Fondée au XVIe siècle, elle consiste en un groupement de plusieurs cases réservées à la famille royale et témoigne de la richesse des traditions kasséna. Ces cases sont entièrement décorées de motifs noirs et blancs géométriques ou figuratifs, inspirés des croyances et de la vie quotidienne. Elles obéissent à trois modèles d’architecture et à une structuration très précise de la société. Les cases rondes sont réservées aux hommes célibataires. Une femme ne peut pas être considérée comme telle car elle est forcément en attente d’être mariée. Les carrées accueillent les couples. Celles en forme de 8 abritent les grands-parents et les enfants en bas âge. Les Kassénas doivent respecter l’architecture traditionnelle pour s’installer dans la cour royale.
Accompagnés d’Arnaud, guide local descendant de la famille royale dont seuls les membres sont habilités à faire la visite, nous déambulons dans des rues étroites bordées de murs hauts et rapprochés déjouant tout courant d’air. Il est midi, le soleil est au zénith. C’est le début de la saison chaude qui court de mars à juin. Arnaud nous raconte l’histoire de son peuple.
Le succès de la construction des cases repose sur plusieurs étapes. D’abord les cases faites de briques de terre sont recouvertes d’un enduit à base de bouses de vache. Ensuite les motifs noirs et blancs sont appliqués sur les murs avant la saison des pluies par les femmes occupant la case.

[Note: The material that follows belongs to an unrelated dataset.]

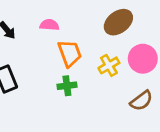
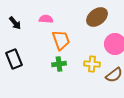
yellow cross: (109, 65) -> (92, 64), moved, turned 35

La peinture doit être bien lissée pour ne pas craqueler et Arnaud n’hésite pas à pointer les endroits imparfaits. Enfin les femmes appliquent un vernis protecteur fait d’une décoction de gousses de néré, l’arbre de la savane aux grandes vertus nutritives et soignantes.
Le village est désert à cette heure de la journée. Quelques femmes âgées ou des mères avec de jeunes enfants se déplacent rapidement d’une case à l’autre. Seule activité visible, la fabrication de la dolo, une bière de mil au goût acide et doux à la fois, tâche dévolue aux femmes. La brasserie est simple : une cour, un four de terre, des marmites et des calebasses. La bière fermente quelques heures puis est servie tiède le lendemain.
Plus loin, des murs aux motifs vifs et récents se détachent dans la lumière éclatante. Ils résultent d’un concours de peinture où s’affrontent les lycées des environs. Cette année encore, Tiébélé a remporté la première place, confie Arnaud non sans une pointe de fierté.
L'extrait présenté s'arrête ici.